Alaska Highway roadhouses tell story of bygone era
Roadhouses 'an interesting part of the Yukon culture that hasn't been told yet' says photographer
Photographer Mark Kelly was overnighting on the Liard River in southeast Yukon four years ago when he started taking photos of the a shuttered roadhouse and "got really hooked."
When his wife suggested he do a photo essay of roadhouses along the Alaska Highway, he thought it was a great idea.
"I forced her to stop at every roadhouse that was worth stopping at," Kelly told CBC North's Airplay host, Dave White.
Nonetheless, the photos Kelly took on that trip gathered dust until recently when Kelly teamed up with Lily Gontard, a Whitehorse-based writer, to compile a photo book.
Kelly said roadhouses are "an interesting part of the Yukon culture that hasn't been told yet."
Many Alaska Highway roadhouses evolved from American military camps built during the construction of the 2,700 kilometre highway completed in 1942. Roadhouses usually offered a place to stay, a meal and gas and were spaced no more than a day's drive apart.
Driving the Alaska Highway used to be a major undertaking: the road was rough and remote.
"The road was really hard to travel and without the roadhouses people wouldn't have been able to do it," says Kelly.
As the Alaska Highway was improved and paved, the distance people could travel in their vehicles in one day increased. Then came the popularisation of self-contained campers — the nail in the coffin of roadhouses.

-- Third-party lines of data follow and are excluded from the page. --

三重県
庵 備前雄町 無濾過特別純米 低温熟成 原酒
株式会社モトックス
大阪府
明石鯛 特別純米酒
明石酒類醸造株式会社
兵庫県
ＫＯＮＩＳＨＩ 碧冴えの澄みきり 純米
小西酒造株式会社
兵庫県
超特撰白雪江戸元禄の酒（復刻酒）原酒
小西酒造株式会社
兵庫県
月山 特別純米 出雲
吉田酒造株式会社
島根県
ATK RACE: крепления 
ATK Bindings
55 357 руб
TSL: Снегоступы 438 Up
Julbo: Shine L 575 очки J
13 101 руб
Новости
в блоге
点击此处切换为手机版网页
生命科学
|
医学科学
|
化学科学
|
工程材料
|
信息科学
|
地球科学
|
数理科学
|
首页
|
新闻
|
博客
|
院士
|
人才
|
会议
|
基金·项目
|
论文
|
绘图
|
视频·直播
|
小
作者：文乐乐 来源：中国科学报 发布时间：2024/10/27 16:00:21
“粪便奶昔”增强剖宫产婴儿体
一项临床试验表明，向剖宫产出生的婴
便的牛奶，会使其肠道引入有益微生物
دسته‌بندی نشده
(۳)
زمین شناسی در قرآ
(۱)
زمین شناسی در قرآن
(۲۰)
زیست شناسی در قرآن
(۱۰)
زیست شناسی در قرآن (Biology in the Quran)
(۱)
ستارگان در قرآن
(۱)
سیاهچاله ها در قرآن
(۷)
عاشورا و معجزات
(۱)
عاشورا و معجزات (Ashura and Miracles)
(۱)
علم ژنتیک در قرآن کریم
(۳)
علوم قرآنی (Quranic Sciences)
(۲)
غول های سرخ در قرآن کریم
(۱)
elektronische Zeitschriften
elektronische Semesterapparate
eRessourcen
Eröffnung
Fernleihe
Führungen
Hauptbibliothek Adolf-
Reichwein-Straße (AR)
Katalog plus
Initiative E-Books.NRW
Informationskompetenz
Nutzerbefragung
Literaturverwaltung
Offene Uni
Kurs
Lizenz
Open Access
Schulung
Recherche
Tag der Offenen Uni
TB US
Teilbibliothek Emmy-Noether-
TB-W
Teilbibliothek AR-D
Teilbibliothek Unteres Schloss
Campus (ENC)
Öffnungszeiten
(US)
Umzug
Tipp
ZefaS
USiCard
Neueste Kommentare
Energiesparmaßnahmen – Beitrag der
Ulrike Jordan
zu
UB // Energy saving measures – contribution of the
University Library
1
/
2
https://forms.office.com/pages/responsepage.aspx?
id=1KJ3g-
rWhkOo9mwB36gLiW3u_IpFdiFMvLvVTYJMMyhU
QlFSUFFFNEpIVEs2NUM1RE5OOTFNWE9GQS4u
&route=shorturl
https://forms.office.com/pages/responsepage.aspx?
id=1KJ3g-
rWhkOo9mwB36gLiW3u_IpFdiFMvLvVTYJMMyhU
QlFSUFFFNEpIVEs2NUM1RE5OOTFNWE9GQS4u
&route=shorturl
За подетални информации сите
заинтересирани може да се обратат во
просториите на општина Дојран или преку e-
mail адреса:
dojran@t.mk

Gontard arrived in the Yukon by road 20 years ago and remembers when many of the original roadhouses were still open. For that reason, Kelly's photos resonated with her.
"I was really struck by the story the photos told and the beauty of things that are dwindling away. There's something about the human part of that story."
On their most recent road trip, Gontard and Kelly travelled from Whitehorse to Delta Junction, Alaska, interviewing people who ran or still run roadhouses.
One of the couples they spoke to used to run Burwash Landing Resort, which is now closed. The couple spoke about the memorable moment the resort got electricity, after relying on a generator for decades.
"When the grid arrived and they hooked up and they turned the generator off for the last time, they sat and listened to the silence," Kelly recounted. He liked the juxtaposition of people coming to Yukon to escape the sounds of the city, while remote businesses of that era were forced to rely on the drone of a generator for power.
For Gontard, the human stories have overpowered the historical structures.
"The buildings are amazing ... but the characters we've met and the generosity that people have shown us has been really ... wonderful."
Gontard and Kelly plan on releasing their photo book in 2017.